*TASK REQUIREMENTS*. Pull every line holding the word "interactable" out of the data and copy it.

*PROVIDED DATA*.
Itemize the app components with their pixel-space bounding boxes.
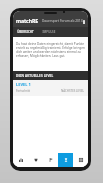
button[interactable]: Awards	[58, 153, 73, 167]
staticText: LEVEL 1	[16, 82, 31, 87]
staticText: Dauersport Forum ab 2013	[42, 19, 83, 23]
staticText: ÜBERSICHT	[17, 30, 34, 34]
staticText: IMPULSE	[42, 30, 56, 34]
staticText: matchRE	[16, 17, 39, 24]
button[interactable]: Goals	[43, 153, 58, 167]
button[interactable]: Health	[28, 153, 43, 167]
staticText: NÄCHSTES LEVEL	[61, 89, 85, 93]
button[interactable]: Statistics	[13, 153, 28, 167]
button[interactable]: ÜBERSICHT	[13, 27, 37, 37]
button[interactable]: More	[73, 153, 88, 167]
staticText: Fortschritt	[16, 89, 31, 93]
button[interactable]: Open magazine	[83, 20, 85, 24]
button[interactable]: IMPULSE	[37, 27, 61, 37]
staticText: Du hast deine Daten eingereicht, damit P…	[16, 42, 85, 58]
staticText: DEIN AKTUELLES LEVEL	[16, 74, 54, 78]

*ANSWER*.
button[interactable]: Awards	[58, 153, 73, 167]
button[interactable]: Goals	[43, 153, 58, 167]
button[interactable]: Health	[28, 153, 43, 167]
button[interactable]: Statistics	[13, 153, 28, 167]
button[interactable]: ÜBERSICHT	[13, 27, 37, 37]
button[interactable]: More	[73, 153, 88, 167]
button[interactable]: Open magazine	[83, 20, 85, 24]
button[interactable]: IMPULSE	[37, 27, 61, 37]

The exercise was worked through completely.